Transcribed page contents:
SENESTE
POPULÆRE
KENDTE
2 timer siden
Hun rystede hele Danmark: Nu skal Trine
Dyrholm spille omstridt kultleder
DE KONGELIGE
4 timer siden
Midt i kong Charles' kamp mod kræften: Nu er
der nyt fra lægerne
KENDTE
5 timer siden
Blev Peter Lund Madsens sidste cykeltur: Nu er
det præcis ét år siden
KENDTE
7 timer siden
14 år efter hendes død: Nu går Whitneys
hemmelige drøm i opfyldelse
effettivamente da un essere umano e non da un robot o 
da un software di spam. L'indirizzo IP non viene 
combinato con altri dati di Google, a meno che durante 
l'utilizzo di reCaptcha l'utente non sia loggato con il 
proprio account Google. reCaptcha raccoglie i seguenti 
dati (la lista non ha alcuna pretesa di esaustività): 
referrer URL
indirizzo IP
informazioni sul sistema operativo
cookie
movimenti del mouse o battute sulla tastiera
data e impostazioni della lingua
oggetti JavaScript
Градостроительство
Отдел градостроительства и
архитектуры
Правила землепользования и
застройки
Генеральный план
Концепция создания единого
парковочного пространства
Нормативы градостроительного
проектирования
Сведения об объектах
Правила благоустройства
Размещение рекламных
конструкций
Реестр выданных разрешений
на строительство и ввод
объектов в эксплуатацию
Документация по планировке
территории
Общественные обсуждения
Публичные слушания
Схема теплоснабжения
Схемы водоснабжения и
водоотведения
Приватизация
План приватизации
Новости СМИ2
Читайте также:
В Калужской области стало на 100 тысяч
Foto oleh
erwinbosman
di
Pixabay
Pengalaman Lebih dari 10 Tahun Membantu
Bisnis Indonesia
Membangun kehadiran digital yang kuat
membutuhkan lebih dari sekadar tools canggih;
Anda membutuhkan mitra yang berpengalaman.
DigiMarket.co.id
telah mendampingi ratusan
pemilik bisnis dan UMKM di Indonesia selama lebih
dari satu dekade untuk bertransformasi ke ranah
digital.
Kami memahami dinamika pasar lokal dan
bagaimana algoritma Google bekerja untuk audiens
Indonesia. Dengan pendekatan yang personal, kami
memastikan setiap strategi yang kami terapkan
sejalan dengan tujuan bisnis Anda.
--
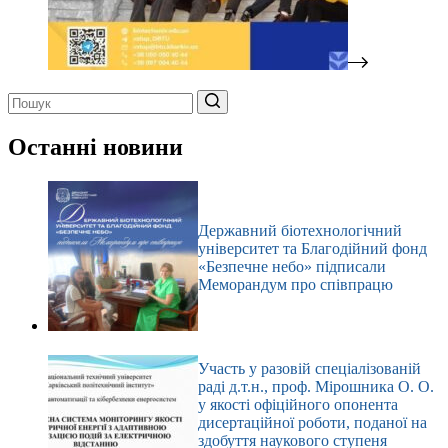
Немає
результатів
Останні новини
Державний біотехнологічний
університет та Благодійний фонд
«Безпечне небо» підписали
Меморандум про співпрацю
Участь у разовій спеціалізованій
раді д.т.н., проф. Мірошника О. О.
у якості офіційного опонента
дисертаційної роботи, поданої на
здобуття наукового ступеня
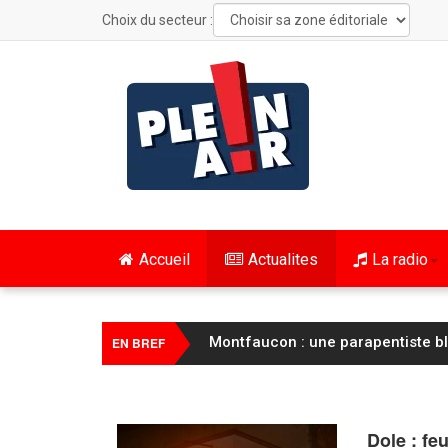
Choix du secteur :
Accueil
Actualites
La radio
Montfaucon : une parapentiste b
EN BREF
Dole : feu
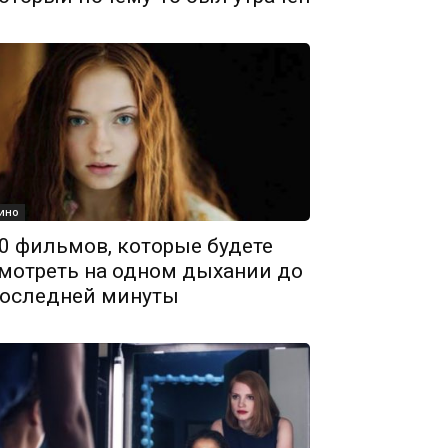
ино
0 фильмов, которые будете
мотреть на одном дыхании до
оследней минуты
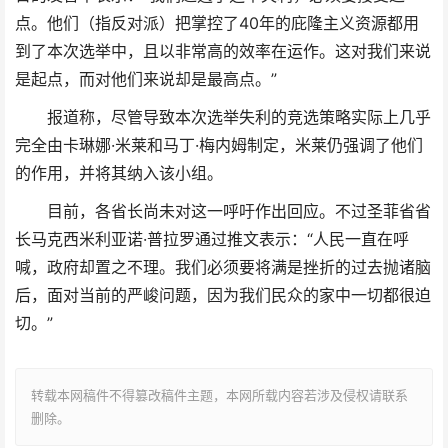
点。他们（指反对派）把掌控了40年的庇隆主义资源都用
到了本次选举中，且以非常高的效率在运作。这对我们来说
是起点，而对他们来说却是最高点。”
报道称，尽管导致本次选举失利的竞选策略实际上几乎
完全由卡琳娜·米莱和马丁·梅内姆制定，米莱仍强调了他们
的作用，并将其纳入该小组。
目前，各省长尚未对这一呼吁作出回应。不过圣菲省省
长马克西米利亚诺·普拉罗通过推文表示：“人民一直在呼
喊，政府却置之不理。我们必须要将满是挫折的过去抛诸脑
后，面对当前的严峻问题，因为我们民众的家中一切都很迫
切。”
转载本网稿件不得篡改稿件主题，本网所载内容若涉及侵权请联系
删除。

__Exercise directions__. Among the records above, repeat exactly the line with "der nyt fra lægerne", the line with "memastikan setiap strategi yang kami terapkan", and every line in between, and only those.

__Task response__.
der nyt fra lægerne
KENDTE
5 timer siden
Blev Peter Lund Madsens sidste cykeltur: Nu er
det præcis ét år siden
KENDTE
7 timer siden
14 år efter hendes død: Nu går Whitneys
hemmelige drøm i opfyldelse
effettivamente da un essere umano e non da un robot o 
da un software di spam. L'indirizzo IP non viene 
combinato con altri dati di Google, a meno che durante 
l'utilizzo di reCaptcha l'utente non sia loggato con il 
proprio account Google. reCaptcha raccoglie i seguenti 
dati (la lista non ha alcuna pretesa di esaustività): 
referrer URL
indirizzo IP
informazioni sul sistema operativo
cookie
movimenti del mouse o battute sulla tastiera
data e impostazioni della lingua
oggetti JavaScript
Градостроительство
Отдел градостроительства и
архитектуры
Правила землепользования и
застройки
Генеральный план
Концепция создания единого
парковочного пространства
Нормативы градостроительного
проектирования
Сведения об объектах
Правила благоустройства
Размещение рекламных
конструкций
Реестр выданных разрешений
на строительство и ввод
объектов в эксплуатацию
Документация по планировке
территории
Общественные обсуждения
Публичные слушания
Схема теплоснабжения
Схемы водоснабжения и
водоотведения
Приватизация
План приватизации
Новости СМИ2
Читайте также:
В Калужской области стало на 100 тысяч
Foto oleh
erwinbosman
di
Pixabay
Pengalaman Lebih dari 10 Tahun Membantu
Bisnis Indonesia
Membangun kehadiran digital yang kuat
membutuhkan lebih dari sekadar tools canggih;
Anda membutuhkan mitra yang berpengalaman.
DigiMarket.co.id
telah mendampingi ratusan
pemilik bisnis dan UMKM di Indonesia selama lebih
dari satu dekade untuk bertransformasi ke ranah
digital.
Kami memahami dinamika pasar lokal dan
bagaimana algoritma Google bekerja untuk audiens
Indonesia. Dengan pendekatan yang personal, kami
memastikan setiap strategi yang kami terapkan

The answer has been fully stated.